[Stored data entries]
*** Begin section ***
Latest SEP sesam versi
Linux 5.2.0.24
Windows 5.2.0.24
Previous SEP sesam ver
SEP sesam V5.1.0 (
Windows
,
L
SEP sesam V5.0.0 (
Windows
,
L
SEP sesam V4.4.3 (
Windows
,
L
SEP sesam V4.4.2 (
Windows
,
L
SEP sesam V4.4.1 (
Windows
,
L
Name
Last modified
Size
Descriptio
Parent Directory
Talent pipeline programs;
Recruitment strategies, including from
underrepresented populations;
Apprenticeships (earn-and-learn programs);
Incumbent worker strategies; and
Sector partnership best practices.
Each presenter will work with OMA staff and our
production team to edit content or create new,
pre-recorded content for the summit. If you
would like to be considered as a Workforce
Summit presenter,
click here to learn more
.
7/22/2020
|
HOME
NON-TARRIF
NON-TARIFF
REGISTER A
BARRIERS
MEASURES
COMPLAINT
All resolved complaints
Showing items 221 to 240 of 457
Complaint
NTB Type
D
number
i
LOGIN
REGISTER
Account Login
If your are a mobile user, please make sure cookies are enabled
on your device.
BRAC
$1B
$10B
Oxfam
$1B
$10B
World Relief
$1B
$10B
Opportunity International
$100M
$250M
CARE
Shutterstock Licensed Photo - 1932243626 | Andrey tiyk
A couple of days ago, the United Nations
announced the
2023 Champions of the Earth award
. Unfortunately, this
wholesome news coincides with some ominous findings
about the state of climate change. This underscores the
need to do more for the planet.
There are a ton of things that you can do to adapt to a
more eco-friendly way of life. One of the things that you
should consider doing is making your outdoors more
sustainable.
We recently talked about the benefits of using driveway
*** End section ***
*** Begin section ***
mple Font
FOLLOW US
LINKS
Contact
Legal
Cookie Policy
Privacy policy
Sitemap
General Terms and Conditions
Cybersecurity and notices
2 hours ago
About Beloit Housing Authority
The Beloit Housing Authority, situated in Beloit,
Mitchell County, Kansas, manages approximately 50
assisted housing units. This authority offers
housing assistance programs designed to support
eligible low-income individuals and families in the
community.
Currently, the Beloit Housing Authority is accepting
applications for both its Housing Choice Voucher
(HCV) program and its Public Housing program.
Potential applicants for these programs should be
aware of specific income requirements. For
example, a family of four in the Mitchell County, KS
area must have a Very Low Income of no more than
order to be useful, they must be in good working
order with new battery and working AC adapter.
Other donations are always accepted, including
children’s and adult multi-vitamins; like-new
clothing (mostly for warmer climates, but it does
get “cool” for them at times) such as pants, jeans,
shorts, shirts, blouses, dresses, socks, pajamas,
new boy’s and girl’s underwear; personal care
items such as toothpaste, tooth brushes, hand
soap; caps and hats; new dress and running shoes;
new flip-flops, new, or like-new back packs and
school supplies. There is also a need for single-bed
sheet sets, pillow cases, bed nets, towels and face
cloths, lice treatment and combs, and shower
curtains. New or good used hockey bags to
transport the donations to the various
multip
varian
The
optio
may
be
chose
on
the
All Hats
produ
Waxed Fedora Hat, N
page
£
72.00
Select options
*** End section ***
*** Begin section ***
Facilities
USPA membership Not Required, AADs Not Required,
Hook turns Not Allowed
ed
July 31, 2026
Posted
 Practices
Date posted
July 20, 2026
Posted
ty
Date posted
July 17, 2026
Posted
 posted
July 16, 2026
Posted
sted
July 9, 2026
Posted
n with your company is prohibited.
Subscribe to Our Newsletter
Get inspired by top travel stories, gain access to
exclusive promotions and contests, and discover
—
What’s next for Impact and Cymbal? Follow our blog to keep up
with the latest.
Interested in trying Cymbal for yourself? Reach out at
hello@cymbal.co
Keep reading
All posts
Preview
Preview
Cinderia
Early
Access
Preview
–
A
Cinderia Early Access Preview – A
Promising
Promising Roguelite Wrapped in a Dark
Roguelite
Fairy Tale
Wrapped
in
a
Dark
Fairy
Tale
*** End section ***
Exercise brief:
Whenever a line above contains "Wrapped", copy that line.

Exercise answer:
Promising Roguelite Wrapped in a Dark
Wrapped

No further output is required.